Somebody set her up, kinda nice!

    The standard approach for modern media is to ‘circle back’ and tell the lie again, with a different coat of paint:

    Media: I have a source that says (story critical of Conservatives)
    Person: I talked to the person directly involved and they said it didn’t happen.
    Media: They’re lying. I stand by my anonymous source. (repeats story)
    Person: Now both parties to the conversation have come out and said the exact opposite of your story.
    Media: You’re misinterpreting what they said (repeats story, slightly changed)
    People: Now both people have come out and issued sworn statements saying your story is wrong.
    Media: (changes story to be “Republicans pounce on minor quibble”)

If the story were true, then Bravo! Mr. Gorsuch.

Of course it’s not true, as stated by the justices themselves. Totenburg is the same liar sh’e always been and NPR is nothing but a propaganda arm of the marxist democrat party.

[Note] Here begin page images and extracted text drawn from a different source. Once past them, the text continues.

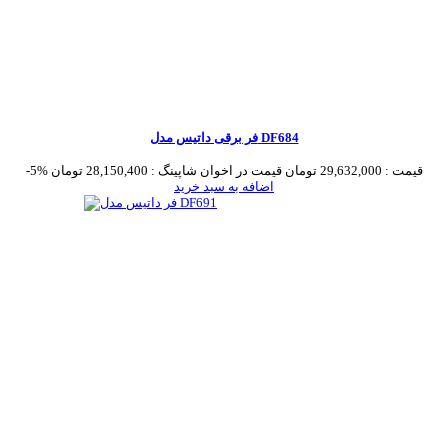
فر برقی داتیس مدل DF684
قیمت :
29,632,000 تومان
قیمت در اخوان شاپینگ :
28,150,400 تومان
-5%
اضافه به سبد خرید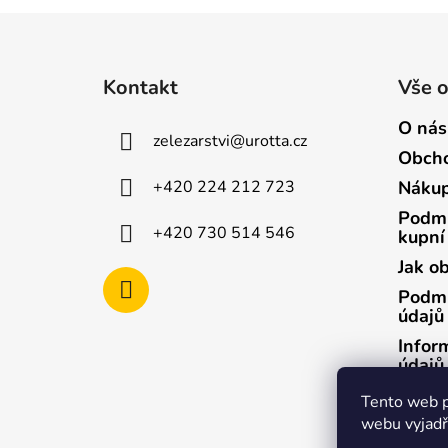
Z
á
Kontakt
Vše 
p
a
O nás
zelezarstvi
@
urotta.cz
t
Obcho
í
+420 224 212 723
Nákup
Podmí
+420 730 514 546
kupní
Jak o
Podmí
údajů
Infor
údajů
Infor
Tento web p
údajů
webu vyjadřu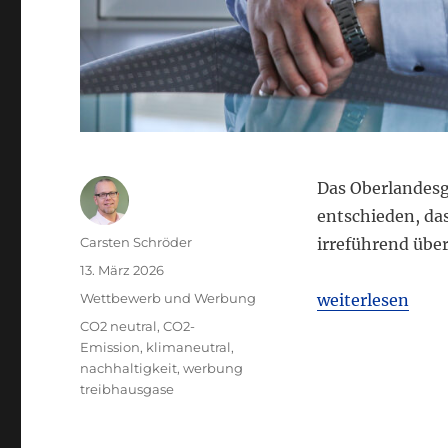
Das Oberlandesg
entschieden, da
Autor
Carsten Schröder
irreführend übe
Veröffentlicht
13. März 2026
am
Kategorien
„OLG Düsseldorf
Wettbewerb und Werbung
weiterlesen
Schlagwörter
CO2 neutral
,
CO2-
Emission
,
klimaneutral
,
nachhaltigkeit
,
werbung
treibhausgase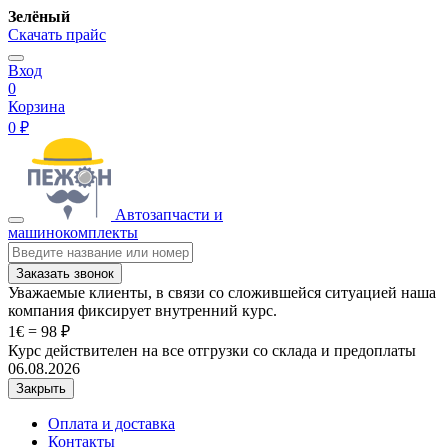
Зелёный
Скачать прайс
Вход
0
Корзина
0 ₽
Автозапчасти и
машинокомплекты
Заказать звонок
Уважаемые клиенты, в связи со сложившейся ситуацией наша
компания фиксирует внутренний курс.
1€ = 98 ₽
Курс действителен на все отгрузки со склада и предоплаты
06.08.2026
Закрыть
Оплата и доставка
Контакты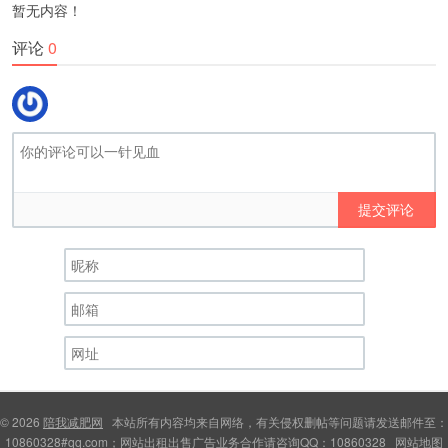
暂无内容！
评论
0
提交评论
© 2026
陪我减肥网
本站所有内容均来自网络，有关侵权删帖等问题请发送邮件至：
10860328#qq.com；网站出租出售广告业务合作请咨询QQ：10860328
网站地图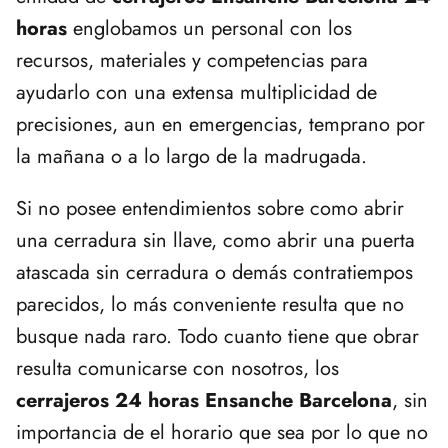
horas
englobamos un personal con los
recursos, materiales y competencias para
ayudarlo con una extensa multiplicidad de
precisiones, aun en emergencias, temprano por
la mañana o a lo largo de la madrugada.
Si no posee entendimientos sobre como abrir
una cerradura sin llave, como abrir una puerta
atascada sin cerradura o demás contratiempos
parecidos, lo más conveniente resulta que no
busque nada raro. Todo cuanto tiene que obrar
resulta comunicarse con nosotros, los
cerrajeros 24 horas Ensanche Barcelona
, sin
importancia de el horario que sea por lo que no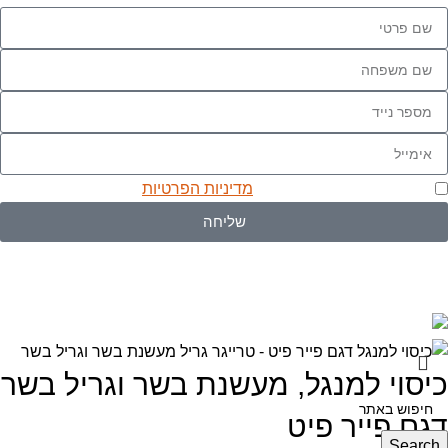
אני מאשר/ת שקראתי את
מדיניות הפרטיות
שליחה
Ⓒ כל הזכויות שמורות לאל הארץ בע"מ. Produced by
webzilla
כיסוי למנגל, מעשנת בשר וגריל בשר
דגם פייר פיט
Search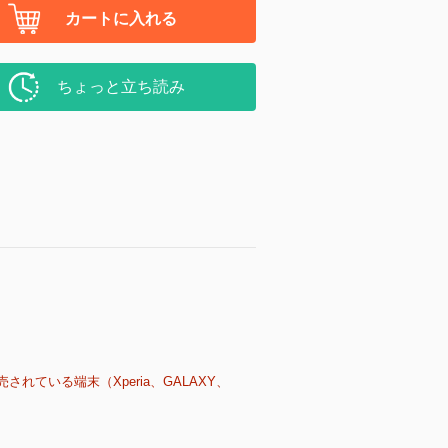
カートに入れる
ちょっと立ち読み
売されている端末（Xperia、GALAXY、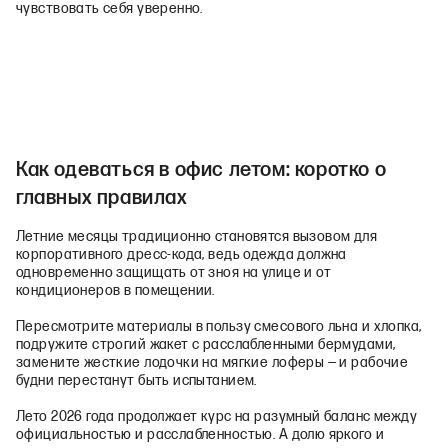
чувствовать себя уверенно.
Как одеваться в офис летом: коротко о
главных правилах
Летние месяцы традиционно становятся вызовом для
корпоративного дресс‑кода, ведь одежда должна
одновременно защищать от зноя на улице и от
кондиционеров в помещении.
Пересмотрите материалы в пользу смесового льна и хлопка,
подружите строгий жакет с расслабленными бермудами,
замените жесткие лодочки на мягкие лоферы — и рабочие
будни перестанут быть испытанием.
Лето 2026 года продолжает курс на разумный баланс между
официальностью и расслабленностью. А долю яркого и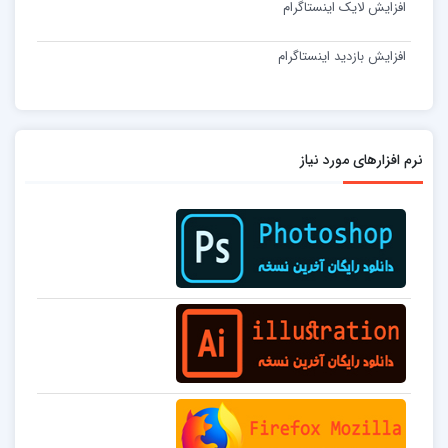
افزایش لایک اینستاگرام
افزایش بازدید اینستاگرام
نرم افزارهای مورد نیاز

And we PAY for this biased, Left Wing outfit.

    Milhouse in reply to Eddie Coyle. | January 21, 2022 at 4:18 am

    Depends what you mean by “pay for”. We don’t directly pay for it, in the sense that people often mean when they say that; i.e. people imagine that NPR is a government agency, funded directly by the taxpayers, like the BBC, and it isn’t.

    But it does receive grants, not only from the federal government but also indirectly from state and local governments, so that between one thing and another a good deal of its budget does come from taxpayers at some level.

IMHO, this has nothing to do with masks, or COVID, or vaccinations, or Sotomayor, or Gorsuch, It’s far more subtle than that. It’s a very deliberate attack on SCOTUS itself drawing attention to the idea that Sotomayor is the only justice that may be depended upon to be compliant with The Rules.